**ASSIGNMENT:**
Each line from the one containing "Wassertiefe bis fast einem" to the end of the records below should be restated word for word; please leave out all other lines.

**DATASET EXCERPTS:**
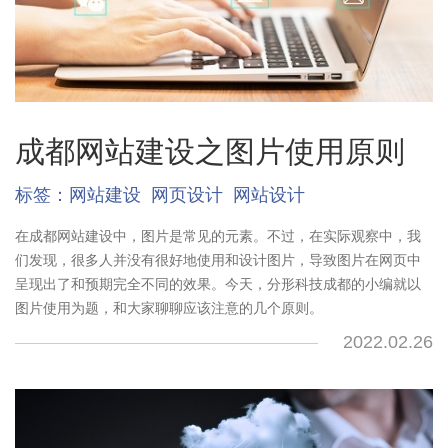
成都网站建设之图片使用原则
标签：
网站建设
网页设计
网站设计
在成都网站建设中，图片是常见的元素。不过，在实际观察中，我
们发现，很多人并没有很好地使用和设计图片，导致图片在网页中
呈现出了和预期完全不同的效果。今天，分形科技成都的小编就以
图片使用为题，和大家聊聊应该注意的几个原则。
2022.02.26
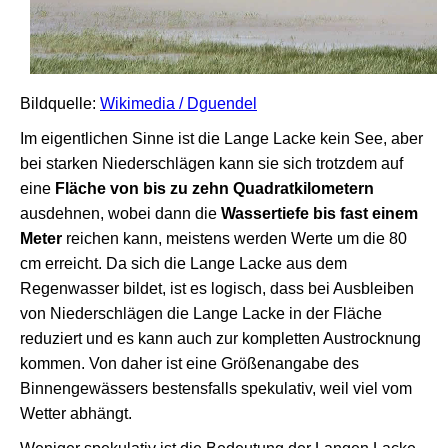
Bildquelle:
Wikimedia / Dguendel
Im eigentlichen Sinne ist die Lange Lacke kein See, aber
bei starken Niederschlägen kann sie sich trotzdem auf
eine
Fläche von bis zu zehn Quadratkilometern
ausdehnen, wobei dann die
Wassertiefe bis fast einem
Meter
reichen kann, meistens werden Werte um die 80
cm erreicht. Da sich die Lange Lacke aus dem
Regenwasser bildet, ist es logisch, dass bei Ausbleiben
von Niederschlägen die Lange Lacke in der Fläche
reduziert und es kann auch zur kompletten Austrocknung
kommen. Von daher ist eine Größenangabe des
Binnengewässers bestensfalls spekulativ, weil viel vom
Wetter abhängt.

**RESULT BELOW:**
Wassertiefe bis fast einem
Meter
reichen kann, meistens werden Werte um die 80
cm erreicht. Da sich die Lange Lacke aus dem
Regenwasser bildet, ist es logisch, dass bei Ausbleiben
von Niederschlägen die Lange Lacke in der Fläche
reduziert und es kann auch zur kompletten Austrocknung
kommen. Von daher ist eine Größenangabe des
Binnengewässers bestensfalls spekulativ, weil viel vom
Wetter abhängt.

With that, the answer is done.